*** Records to use

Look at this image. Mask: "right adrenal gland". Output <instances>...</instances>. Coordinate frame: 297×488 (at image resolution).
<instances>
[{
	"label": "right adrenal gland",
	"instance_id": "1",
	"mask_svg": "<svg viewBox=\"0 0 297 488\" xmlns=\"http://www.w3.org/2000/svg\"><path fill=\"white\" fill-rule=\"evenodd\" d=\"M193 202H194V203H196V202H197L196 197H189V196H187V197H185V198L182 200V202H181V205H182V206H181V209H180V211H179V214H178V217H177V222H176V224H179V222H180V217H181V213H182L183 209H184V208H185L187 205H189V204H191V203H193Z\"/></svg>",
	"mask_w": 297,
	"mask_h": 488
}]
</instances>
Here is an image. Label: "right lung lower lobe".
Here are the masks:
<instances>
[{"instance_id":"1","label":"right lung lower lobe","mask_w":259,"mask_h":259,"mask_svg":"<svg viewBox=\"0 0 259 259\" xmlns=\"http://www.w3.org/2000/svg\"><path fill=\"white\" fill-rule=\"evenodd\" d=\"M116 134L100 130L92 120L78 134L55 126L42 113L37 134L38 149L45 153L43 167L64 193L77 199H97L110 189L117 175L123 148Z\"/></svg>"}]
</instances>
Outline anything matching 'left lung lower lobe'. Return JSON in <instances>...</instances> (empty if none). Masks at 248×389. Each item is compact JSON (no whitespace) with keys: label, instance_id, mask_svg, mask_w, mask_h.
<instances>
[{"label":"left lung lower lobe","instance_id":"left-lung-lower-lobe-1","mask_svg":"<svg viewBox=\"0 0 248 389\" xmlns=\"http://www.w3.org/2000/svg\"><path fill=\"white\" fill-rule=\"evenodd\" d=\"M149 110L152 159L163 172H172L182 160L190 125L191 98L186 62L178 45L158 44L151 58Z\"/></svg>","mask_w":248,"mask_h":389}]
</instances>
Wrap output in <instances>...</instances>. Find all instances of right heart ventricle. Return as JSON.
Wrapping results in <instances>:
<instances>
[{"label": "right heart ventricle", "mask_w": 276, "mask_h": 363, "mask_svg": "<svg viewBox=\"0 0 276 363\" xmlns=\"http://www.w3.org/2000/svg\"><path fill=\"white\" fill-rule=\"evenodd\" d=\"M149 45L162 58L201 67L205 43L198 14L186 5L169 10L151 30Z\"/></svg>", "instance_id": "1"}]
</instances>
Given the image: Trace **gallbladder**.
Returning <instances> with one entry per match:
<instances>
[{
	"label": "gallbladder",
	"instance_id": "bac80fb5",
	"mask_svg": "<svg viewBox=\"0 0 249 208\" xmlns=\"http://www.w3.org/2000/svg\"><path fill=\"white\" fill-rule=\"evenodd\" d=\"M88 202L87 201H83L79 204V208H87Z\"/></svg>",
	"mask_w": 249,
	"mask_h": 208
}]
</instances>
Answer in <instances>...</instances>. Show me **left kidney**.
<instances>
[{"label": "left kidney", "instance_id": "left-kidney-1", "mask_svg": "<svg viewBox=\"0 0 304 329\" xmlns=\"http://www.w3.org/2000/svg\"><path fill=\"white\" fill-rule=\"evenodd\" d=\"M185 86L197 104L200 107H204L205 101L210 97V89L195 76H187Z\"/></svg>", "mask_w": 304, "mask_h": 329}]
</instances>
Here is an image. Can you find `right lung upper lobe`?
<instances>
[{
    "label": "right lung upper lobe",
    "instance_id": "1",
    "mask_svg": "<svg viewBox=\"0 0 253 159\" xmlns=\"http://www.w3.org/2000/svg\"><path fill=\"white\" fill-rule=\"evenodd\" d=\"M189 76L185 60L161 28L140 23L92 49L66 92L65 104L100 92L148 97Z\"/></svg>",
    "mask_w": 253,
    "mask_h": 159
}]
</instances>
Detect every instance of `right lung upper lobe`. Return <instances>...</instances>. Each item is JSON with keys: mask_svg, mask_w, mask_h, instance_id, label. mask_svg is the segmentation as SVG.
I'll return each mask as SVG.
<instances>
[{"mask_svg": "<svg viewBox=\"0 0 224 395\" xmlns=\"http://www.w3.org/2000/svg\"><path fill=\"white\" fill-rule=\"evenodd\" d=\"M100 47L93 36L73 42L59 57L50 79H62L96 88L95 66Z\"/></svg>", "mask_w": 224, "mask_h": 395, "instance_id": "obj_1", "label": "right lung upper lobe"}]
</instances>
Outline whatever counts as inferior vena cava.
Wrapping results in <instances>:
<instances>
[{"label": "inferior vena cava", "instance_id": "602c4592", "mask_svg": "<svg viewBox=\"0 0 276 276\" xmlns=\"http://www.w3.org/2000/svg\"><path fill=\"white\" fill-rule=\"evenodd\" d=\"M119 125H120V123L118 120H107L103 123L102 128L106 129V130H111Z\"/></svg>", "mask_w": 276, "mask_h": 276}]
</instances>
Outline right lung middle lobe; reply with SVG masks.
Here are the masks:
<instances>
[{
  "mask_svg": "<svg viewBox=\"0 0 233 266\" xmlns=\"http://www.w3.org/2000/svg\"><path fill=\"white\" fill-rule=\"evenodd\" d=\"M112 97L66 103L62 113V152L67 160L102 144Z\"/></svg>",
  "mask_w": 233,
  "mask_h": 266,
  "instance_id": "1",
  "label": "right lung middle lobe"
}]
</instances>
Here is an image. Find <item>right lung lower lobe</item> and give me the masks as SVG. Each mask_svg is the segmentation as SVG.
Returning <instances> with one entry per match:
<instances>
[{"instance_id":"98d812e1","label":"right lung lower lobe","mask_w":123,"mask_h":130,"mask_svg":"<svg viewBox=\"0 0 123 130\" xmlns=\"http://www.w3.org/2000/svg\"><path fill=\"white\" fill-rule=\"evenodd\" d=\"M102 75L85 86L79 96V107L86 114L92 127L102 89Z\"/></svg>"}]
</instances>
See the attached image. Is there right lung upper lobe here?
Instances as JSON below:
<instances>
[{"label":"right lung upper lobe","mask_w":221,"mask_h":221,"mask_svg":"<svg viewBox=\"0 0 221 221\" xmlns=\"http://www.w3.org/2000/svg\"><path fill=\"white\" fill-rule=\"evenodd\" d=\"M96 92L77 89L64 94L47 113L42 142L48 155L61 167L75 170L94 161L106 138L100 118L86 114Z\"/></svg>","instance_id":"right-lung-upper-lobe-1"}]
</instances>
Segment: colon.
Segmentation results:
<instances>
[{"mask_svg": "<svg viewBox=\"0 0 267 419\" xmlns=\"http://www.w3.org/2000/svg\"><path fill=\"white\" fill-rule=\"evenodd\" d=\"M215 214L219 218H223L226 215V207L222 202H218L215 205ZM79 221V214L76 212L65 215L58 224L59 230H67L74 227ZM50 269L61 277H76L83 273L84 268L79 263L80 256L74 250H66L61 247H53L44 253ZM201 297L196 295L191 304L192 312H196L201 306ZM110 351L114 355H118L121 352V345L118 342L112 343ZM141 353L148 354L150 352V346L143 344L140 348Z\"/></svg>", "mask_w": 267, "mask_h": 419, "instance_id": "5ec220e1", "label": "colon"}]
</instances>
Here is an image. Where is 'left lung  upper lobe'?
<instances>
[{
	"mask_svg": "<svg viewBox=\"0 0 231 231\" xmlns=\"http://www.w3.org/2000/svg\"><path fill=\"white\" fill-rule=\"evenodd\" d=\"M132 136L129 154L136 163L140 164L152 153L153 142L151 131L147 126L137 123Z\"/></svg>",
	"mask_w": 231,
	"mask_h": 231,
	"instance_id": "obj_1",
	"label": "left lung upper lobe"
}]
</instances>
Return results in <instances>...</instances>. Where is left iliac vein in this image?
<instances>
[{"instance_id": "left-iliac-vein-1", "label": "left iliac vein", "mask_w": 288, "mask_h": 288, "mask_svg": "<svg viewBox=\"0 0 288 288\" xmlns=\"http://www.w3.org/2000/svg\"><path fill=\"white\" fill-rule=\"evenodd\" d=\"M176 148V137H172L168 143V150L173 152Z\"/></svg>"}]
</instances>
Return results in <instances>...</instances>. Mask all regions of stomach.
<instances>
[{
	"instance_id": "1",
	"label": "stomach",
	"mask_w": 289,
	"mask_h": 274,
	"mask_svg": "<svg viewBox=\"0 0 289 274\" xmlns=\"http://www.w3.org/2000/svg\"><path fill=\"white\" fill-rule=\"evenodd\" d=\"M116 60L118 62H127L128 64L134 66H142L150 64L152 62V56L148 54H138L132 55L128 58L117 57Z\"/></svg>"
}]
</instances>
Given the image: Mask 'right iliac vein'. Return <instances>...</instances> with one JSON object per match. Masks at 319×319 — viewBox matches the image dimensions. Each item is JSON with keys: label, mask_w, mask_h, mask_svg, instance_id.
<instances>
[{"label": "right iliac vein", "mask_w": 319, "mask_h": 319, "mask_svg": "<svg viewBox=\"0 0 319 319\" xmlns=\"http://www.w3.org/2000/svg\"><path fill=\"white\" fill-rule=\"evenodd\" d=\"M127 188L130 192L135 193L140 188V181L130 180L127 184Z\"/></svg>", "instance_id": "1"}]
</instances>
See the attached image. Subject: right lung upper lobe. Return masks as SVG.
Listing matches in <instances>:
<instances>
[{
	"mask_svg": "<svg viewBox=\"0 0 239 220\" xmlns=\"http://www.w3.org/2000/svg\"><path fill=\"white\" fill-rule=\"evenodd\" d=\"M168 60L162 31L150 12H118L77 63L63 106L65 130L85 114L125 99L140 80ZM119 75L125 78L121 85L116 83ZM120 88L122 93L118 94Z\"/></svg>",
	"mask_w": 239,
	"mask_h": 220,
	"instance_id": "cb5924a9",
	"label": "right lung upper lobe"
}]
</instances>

******

Work order: Please repeat each line from the one with "Given the image: Mask" through the last line of the data above, and add nothing.

Your response:
Given the image: Mask 'right iliac vein'. Return <instances>...</instances> with one JSON object per match. Masks at 319×319 — viewBox matches the image dimensions. Each item is JSON with keys: label, mask_w, mask_h, mask_svg, instance_id.
<instances>
[{"label": "right iliac vein", "mask_w": 319, "mask_h": 319, "mask_svg": "<svg viewBox=\"0 0 319 319\" xmlns=\"http://www.w3.org/2000/svg\"><path fill=\"white\" fill-rule=\"evenodd\" d=\"M127 188L130 192L135 193L140 188V181L130 180L127 184Z\"/></svg>", "instance_id": "1"}]
</instances>
See the attached image. Subject: right lung upper lobe. Return masks as SVG.
Listing matches in <instances>:
<instances>
[{
	"mask_svg": "<svg viewBox=\"0 0 239 220\" xmlns=\"http://www.w3.org/2000/svg\"><path fill=\"white\" fill-rule=\"evenodd\" d=\"M168 60L162 31L150 12H118L77 63L63 106L65 130L85 114L125 99L140 80ZM119 75L125 78L121 85L116 83ZM120 88L122 93L118 94Z\"/></svg>",
	"mask_w": 239,
	"mask_h": 220,
	"instance_id": "cb5924a9",
	"label": "right lung upper lobe"
}]
</instances>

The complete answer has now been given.